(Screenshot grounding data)
_ _ _ _ _
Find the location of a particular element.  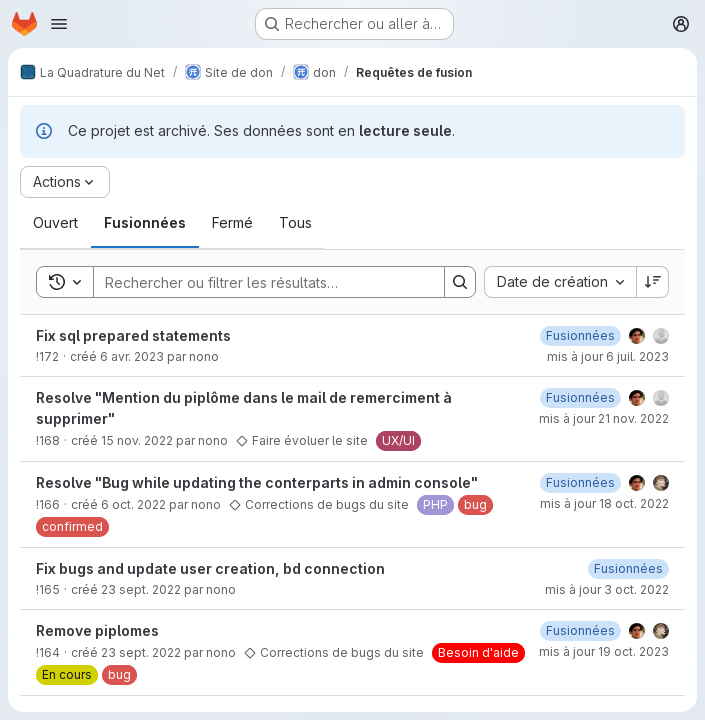

[lundi 3 octobre 2022 à 7:3:25 UTC] is located at coordinates (580, 630).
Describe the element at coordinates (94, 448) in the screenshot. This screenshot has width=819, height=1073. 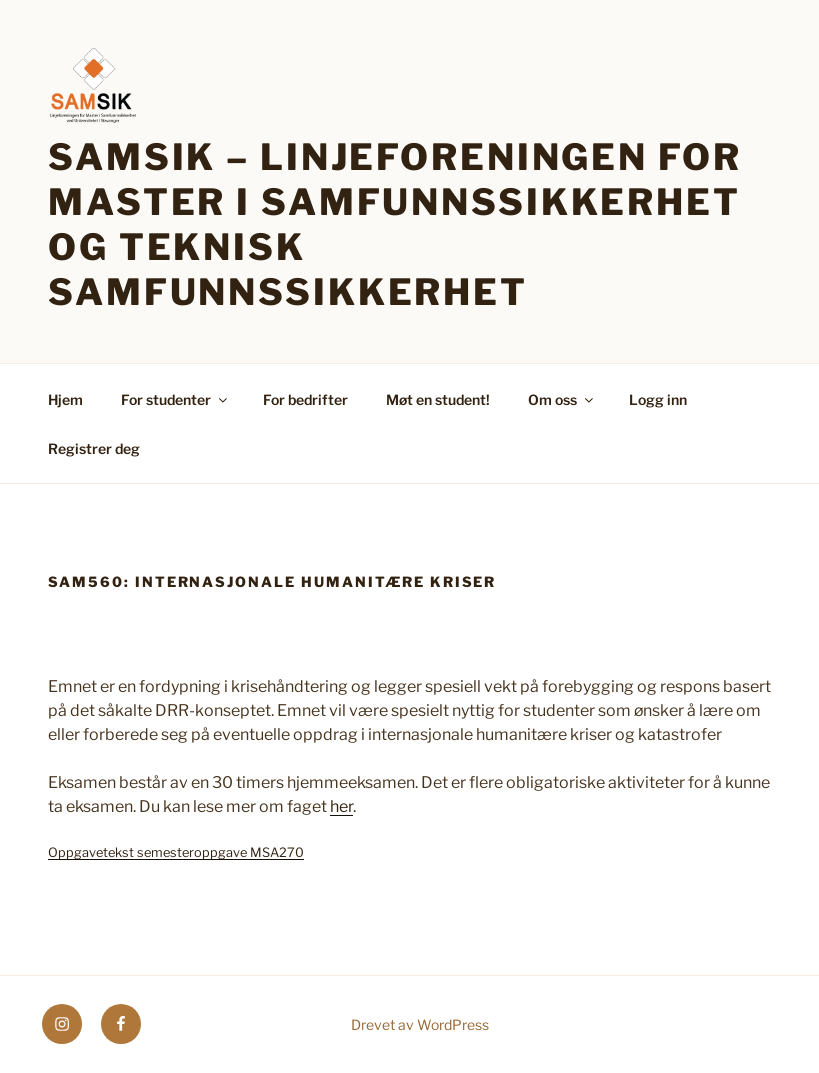
I see `Registrer deg` at that location.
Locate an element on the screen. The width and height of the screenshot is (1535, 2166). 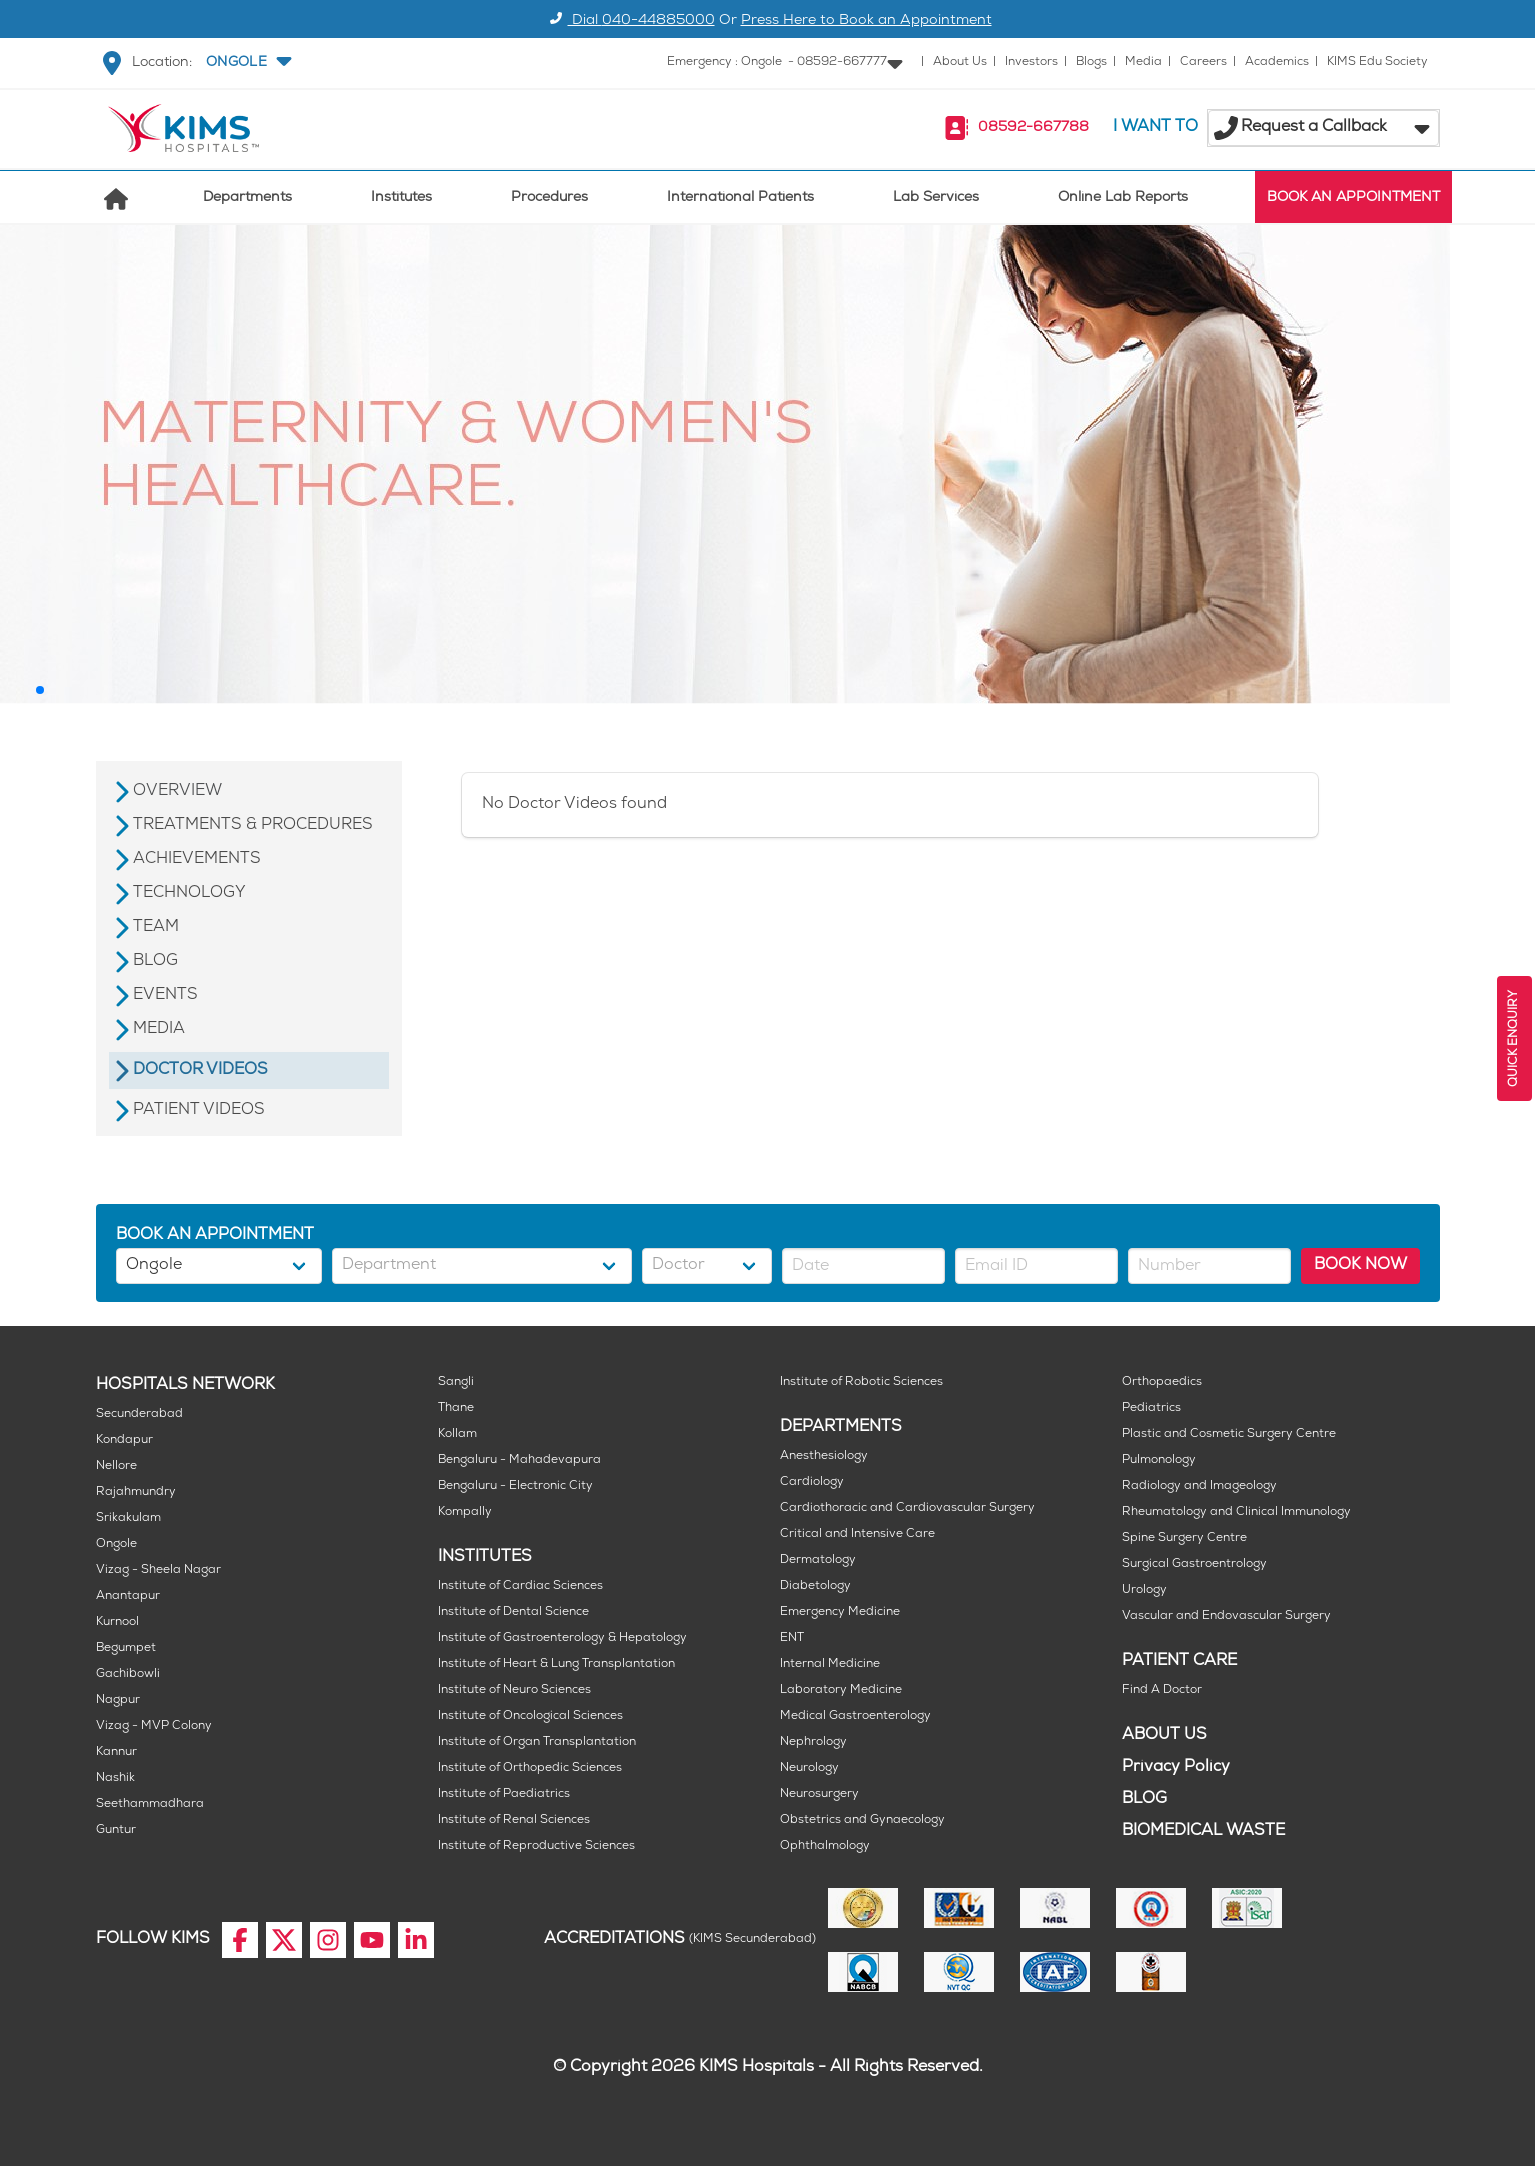
Sangli is located at coordinates (456, 1382).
_ _ _ _ _
**Description of the task:** The lines wanted run from the line containing "Describe the element" through the end of the entries; return them exactly, both ends included, and keep pictures out.

**Exercise output:**
Describe the element at coordinates (94, 448) in the screenshot. This screenshot has width=819, height=1073. 
I see `Registrer deg` at that location.
Locate an element on the screen. The width and height of the screenshot is (1535, 2166). 
Sangli is located at coordinates (456, 1382).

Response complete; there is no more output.